SIMD in Pure Python

ashvardanian · on Jan 5, 2024

This is a nice exercise!

There is also a very different “write SIMD assembly in Python” approach available through the PeachPy library, one of the least known gems between Python and HPC worlds: https://github.com/Maratyszcza/PeachPy

This is what a dot-product would look like in PeachPy: https://unum-cloud.github.io/usearch/python/index.html#id4

PS: Cppyy and Numba are also fun to use in such projects :)

brrrrrm · on Jan 5, 2024

PeachPy is awesome - it's really a great way to play with assembly-level performance programming and not have to deal with assembler toolchains

eigenket · on Jan 5, 2024

> This is what a dot-product would look like in PeachPy

Is it just me (I'm far from an expert here) or is this code really weird? Why does ymm_one appear to contain the number zero? Why do we subtract what looks like it should be the inner product we want from ymm_one at the end?

t-vi · on Jan 6, 2024

The subtraction is because "is an example of constructing the “Inner Product” distance" per the text above it. That ymmone might not be one could be because they only need that up to a constant and so don't care, but it's probably not ideal to name the thing containing 0s ymmone.

eigenket · on Jan 8, 2024

Is there a context where it is usual to call minus the dot-product a distance?

eigenket · on Jan 5, 2024

I can't edit my previous comment for some reason but it looks like the code

    # Negate the values, to go from "similarity" to "distance"
        VSUBPS(ymm_c, ymm_one, ymm_c)

Is actually just subtracting zero from ymm_c for no reason I understand.

Retr0id · on Jan 5, 2024

I believe the argument order is "a = b - c", so it's effectively `ymm_c = 0 - ymm_c`. (And yes, ymm_one does seem to be initialized to zero, I'm not sure why they picked that name for it...)

eigenket · on Jan 5, 2024

That makes slightly more sense, but then why the heck do you end up needing to negate something while computing a dot product?

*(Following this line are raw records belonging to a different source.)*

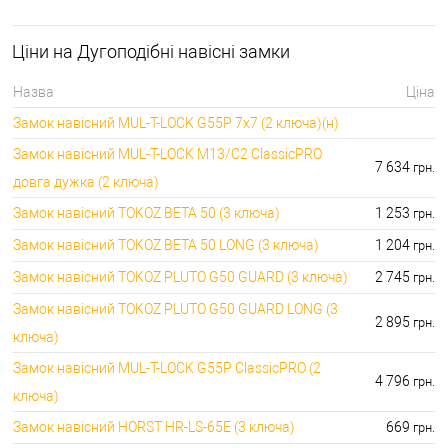
🔑 самий дешевий: 1058.00 грн. самий дорогий:
🔐Кодові замки:
5113.00 грн.
Ціни на Дугоподібні навісні замки
⭐Протипожежна
🔑 самий дешевий: 290.00 грн. самий дорогий:
фурнітура:
4045.00 грн.
Назва
Ціна
🔑 самий дешевий: 600.00 грн. самий дорогий:
🔐Замки для ролетів:
Замок навісний MUL-T-LOCK G55P 7x7 (2 ключа)(н)
660.00 грн.
Замок навісний MUL-T-LOCK M13/C2 ClassicPRO
7 634
грн.
довга дужка (2 ключа)
Замок навісний TOKOZ BETA 50 (3 ключа)
1 253
грн.
Замок навісний TOKOZ BETA 50 LONG (3 ключа)
1 204
грн.
Замок навісний TOKOZ PLUTO G50 GUARD (3 ключа)
2 745
грн.
Замок навісний TOKOZ PLUTO G50 GUARD LONG (3
2 895
грн.
ключа)
Замок навісний MUL-T-LOCK G55P ClassicPRO (2
4 796
грн.
ключа)
Замок навісний HORST HR-LS-65E (3 ключа)
669
грн.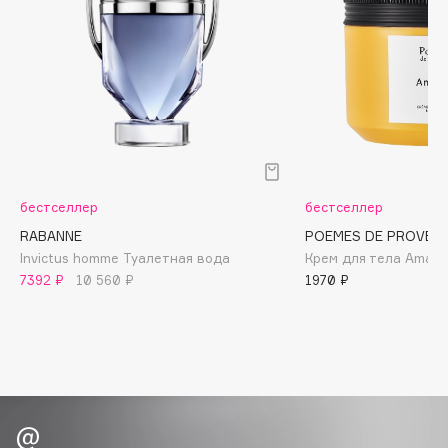
Biomed
Biorepair
Blanx
Blistex
BLOME
Boadicea The Victorious
Bobbi Brown
BOOMSHOP
бестселлер
бестселлер
BORK
RABANNE
POEMES DE PROVEN
Brunello Cucinelli
Invictus homme Туалетная вода
Крем для тела Aman
7392 ₽
10 560 ₽
1970 ₽
Bvlgari
by TERRY
BY WISHTREND
Byredo
C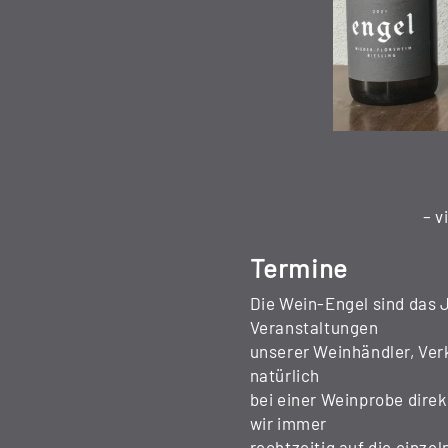
– v
Termine
Die Wein-Engel sind das J
Veranstaltungen
unserer Weinhändler, Ve
natürlich
bei einer Weinprobe dire
wir immer
rechtzeitig auf die einze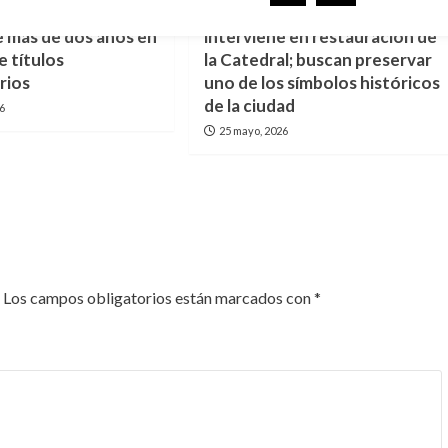
 protestan por
Gobierno de Tampico
e más de dos años en
interviene en restauración de
e títulos
la Catedral; buscan preservar
rios
uno de los símbolos históricos
de la ciudad
26
25 mayo, 2026
Los campos obligatorios están marcados con
*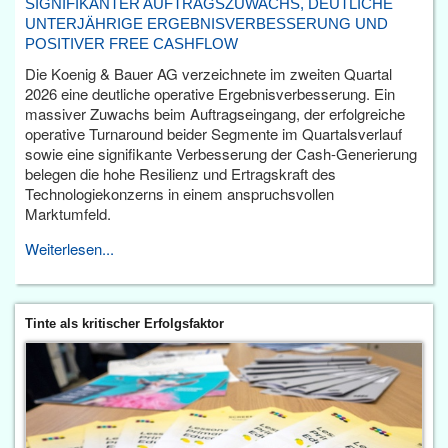
SIGNIFIKANTER AUFTRAGSZUWACHS, DEUTLICHE
UNTERJÄHRIGE ERGEBNISVERBESSERUNG UND
POSITIVER FREE CASHFLOW
Die Koenig & Bauer AG verzeichnete im zweiten Quartal
2026 eine deutliche operative Ergebnisverbesserung. Ein
massiver Zuwachs beim Auftragseingang, der erfolgreiche
operative Turnaround beider Segmente im Quartalsverlauf
sowie eine signifikante Verbesserung der Cash-Generierung
belegen die hohe Resilienz und Ertragskraft des
Technologiekonzerns in einem anspruchsvollen
Marktumfeld.
Weiterlesen...
Tinte als kritischer Erfolgsfaktor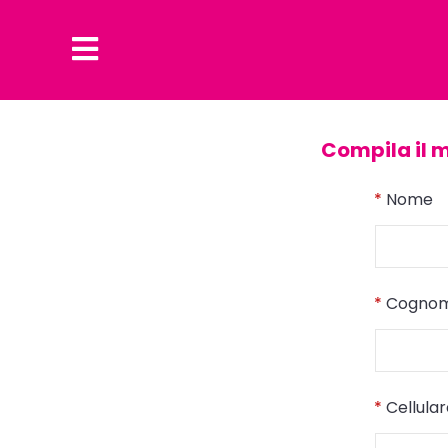
Compila il 
*
Nome
*
Cogno
*
Cellula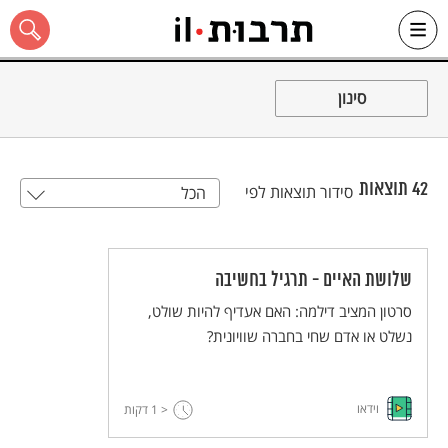
Ski
t
סינון
conten
42
תוצאות
סידור תוצאות לפי
הכל
כל האתר
שלושת האיים - תרגיל בחשיבה
סרטון המציב דילמה: האם אעדיף להיות שולט,
נשלט או אדם שחי בחברה שוויונית?
וידאו
< 1
דקות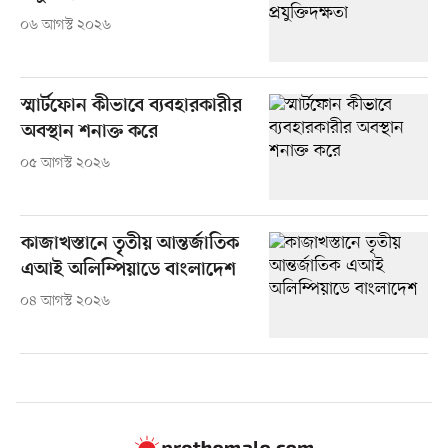
০৬ আগস্ট ২০২৬
স্মার্টফোন কীভাবে ব্যবহারকারীর
অবস্থান শনাক্ত করে
০৫ আগস্ট ২০২৬
কাজাখস্তানে তৃতীয় আন্তর্জাতিক
এআই অলিম্পিয়াডে বাংলাদেশ
০৪ আগস্ট ২০২৬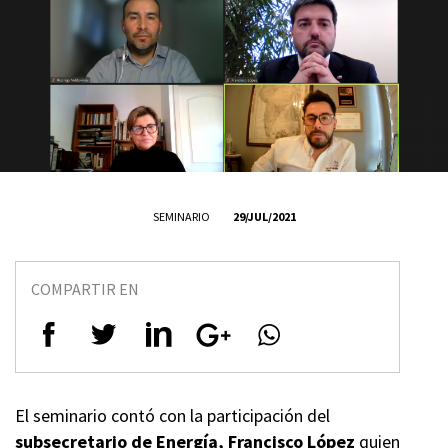
SEMINARIO
29/JUL/2021
COMPARTIR EN
El seminario contó con la participación del
subsecretario de Energía, Francisco López
quien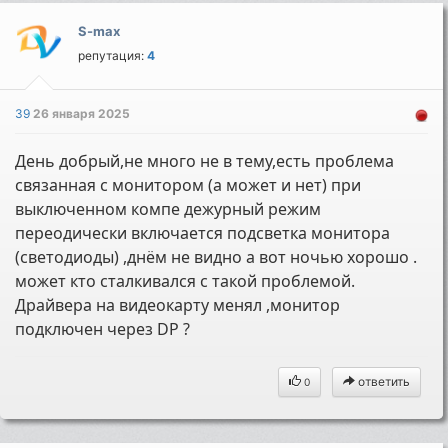
S-max
репутация:
4
39
26 января 2025
День добрый,не много не в тему,есть проблема
связанная с монитором (а может и нет) при
выключенном компе дежурный режим
переодически включается подсветка монитора
(светодиоды) ,днём не видно а вот ночью хорошо .
может кто сталкивался с такой проблемой.
Драйвера на видеокарту менял ,монитор
подключен через DP ?
ответить
0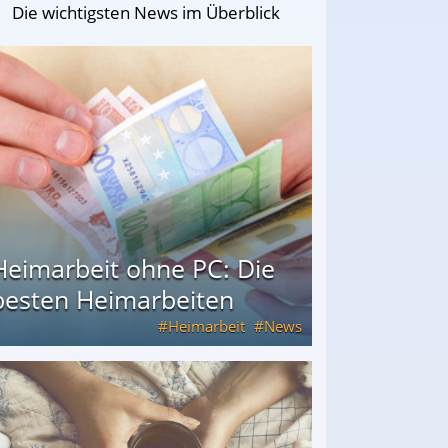
Die wichtigsten News im Überblick
Heimarbeit ohne PC: Die
besten Heimarbeiten
Heimarbeit
News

ashvardanian · on Jan 6, 2024

Sorry, I meant the dot product distance. For vectors A and B it's equal to 1-AB. ...ripped it out of my vector search library :)

eigenket · on Jan 8, 2024

That's a pretty weird "distance" unless you have some additional constraint like assuming the vectors are 2-norm normalised, in which case you get |a-b|^2 = 2(1-a.b).

It is natural to assume vectors have distance 0 from themselves at least, which this thing doesn't (in general). E.g. if you compute this "distance" for a = b = (2,0) then you get that the distance from a to itself is -3 which seems pretty weird.

justinl33 · on Jan 5, 2024

Genius!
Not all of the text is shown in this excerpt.